As we reported on last quarter, OnDeck has continued to hold more loans on their own balance sheet and this trend continues. CEO Noah Breslow provided an update to this end in the press release:
Our leadership position and diversified funding model enabled us to produce solid results this quarter. Although financial comparisons continue to be affected by our planned reduction in Marketplace sales and its resulting accounting impacts, we believe that retaining a greater percentage of loans on our balance sheet is the right decision for the long-term economics of the business. To that end, our Unpaid Principal Balance grew 57% year-over-year, which will drive future gross revenue.
The Unpaid Principal Balance now totals $790 million and is up 57% from the prior year period. Cash and equivalents total $78 million, down from $160 million at end of December 2015. The decrease in cash is directly related to the increase of funding loans on balance sheet.
Below are the key financial highlights taken from the press release:
Gross revenue was $69.5 million for the quarter, up 10% from the prior year period.
Net revenue was $28.9 million for the quarter, down 33% from the prior year period.
GAAP net loss attributable to OnDeck common stockholders was $17.9 million for the quarter, compared to net income of $5.0 million in the prior year period.
Adjusted EBITDA was a loss of $12.4 million for the quarter, compared to positive $8.7 million in the prior year period.
Adjusted Net Loss was $14.0 million for the quarter, compared to Adjusted Net Income of $7.3 million in the prior year period.
When trying to understand OnDeck as a company, it’s important to understand what holding more loans on their balance sheet means from a financial perspective.
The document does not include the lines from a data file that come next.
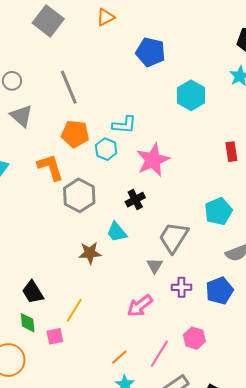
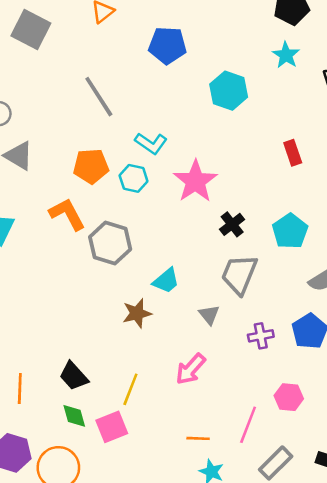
gray line: (69, 87) -> (99, 97), moved
cyan L-shape: (124, 125) -> (151, 143), turned 40
black cross: (135, 200) -> (232, 224), moved
cyan trapezoid: (117, 232) -> (166, 281), turned -80
gray triangle: (155, 266) -> (209, 315), moved
pink arrow: (140, 306) -> (191, 369), moved
pink square: (55, 336) -> (112, 427), size x1.4
orange line: (119, 357) -> (198, 438), turned 54

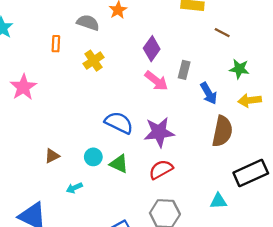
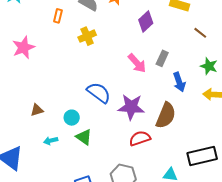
purple diamond: (152, 49) -> (146, 22), moved
brown semicircle: (222, 131) -> (166, 115), moved
green triangle: (119, 164) -> (84, 137), moved
red semicircle: (161, 170) -> (140, 138), moved

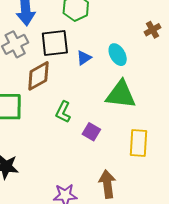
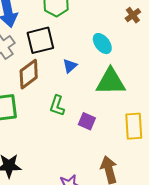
blue triangle: (84, 58) -> (70, 66), moved

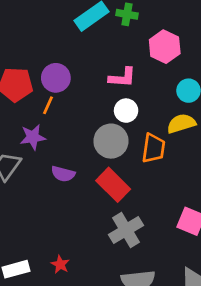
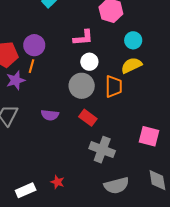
purple star: (33, 137) -> (16, 80), moved
red rectangle: (113, 185) -> (88, 118), size x0.7
gray cross: (126, 230) -> (102, 150), turned -30

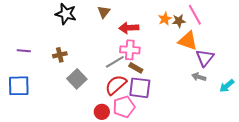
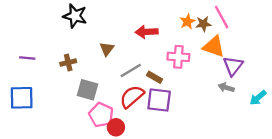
brown triangle: (104, 12) -> (107, 49), moved
pink cross: (130, 50) -> (178, 57), moved
gray square: (77, 79) -> (87, 90), turned -30
pink pentagon: (124, 107) -> (101, 115), moved, turned -30

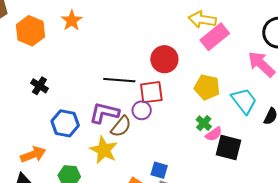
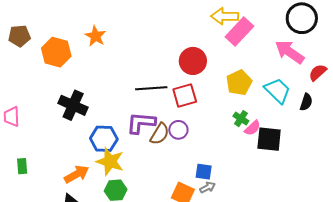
black cross: (39, 86) -> (73, 105), size x1.6
yellow pentagon: (207, 87) -> (239, 83), turned -30
purple circle: (142, 110) -> (178, 130), moved
yellow star: (104, 150) -> (110, 161), moved

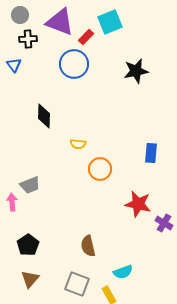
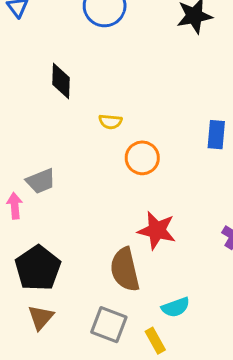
red star: (138, 204) -> (157, 230), moved
black pentagon: (28, 245) -> (38, 268), size x1.4
brown semicircle: (88, 246) -> (125, 270), size x1.4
The financial highlights above at a glance paint a pretty negative picture but there is more to the story. Historically, OnDeck has captured more revenue directly from the sales charge called “gain on sale revenue” due to selling loans on their marketplace. This gain is realized immediately and boosts quarterly revenue when a larger portion of loans are sold.
When loans are kept on their balance sheet, the income is realized over time as loans repay which explains in part the decrease in net revenue. In addition, the company has higher provision expenses since this expense for loans held on their balance sheet is realized immediately even though the loans pay out over time. Q2 2016 provision expenses were $32.3 million, up from $15.5 million in the same period last year. This increase is to be expected as there was a 74% increase in loans designated to be held on balance sheet over the same time period.
The below donut charts show the funding mix for the past three quarters. While the marketplace made up just under half of funding in Q4 2015, this has dropped to around 25% in Q2 2016. Securitization remains a fairly consistent source over the last three quarters.
This flexibility of funding, although important to OnDeck’s business model is something that might be challenging for analysts as revenues are directly affected by the mix on any given quarter. However, the market is responding favorably to their earnings with the stock price up around 12% at time of writing. OnDeck provided guidance for Q3 2016, projecting revenues between $73 and $76 million and an adjusted EBITDA loss between $9 million and $11 million.
It has been a challenging year on the investor side of the equation for many marketplace lenders. At least for now OnDeck’s hybrid funding model has served them well. They were able to grow originations quarter over quarter unlike many of their competitors. It will be interesting to watch the next few quarters to see if the trend of holding loans on their balance sheet continues. Stockholders of OnDeck looking to see more revenue will have to be patient, but it’s encouraging to see OnDeck continue their origination growth in turbulent times for the industry.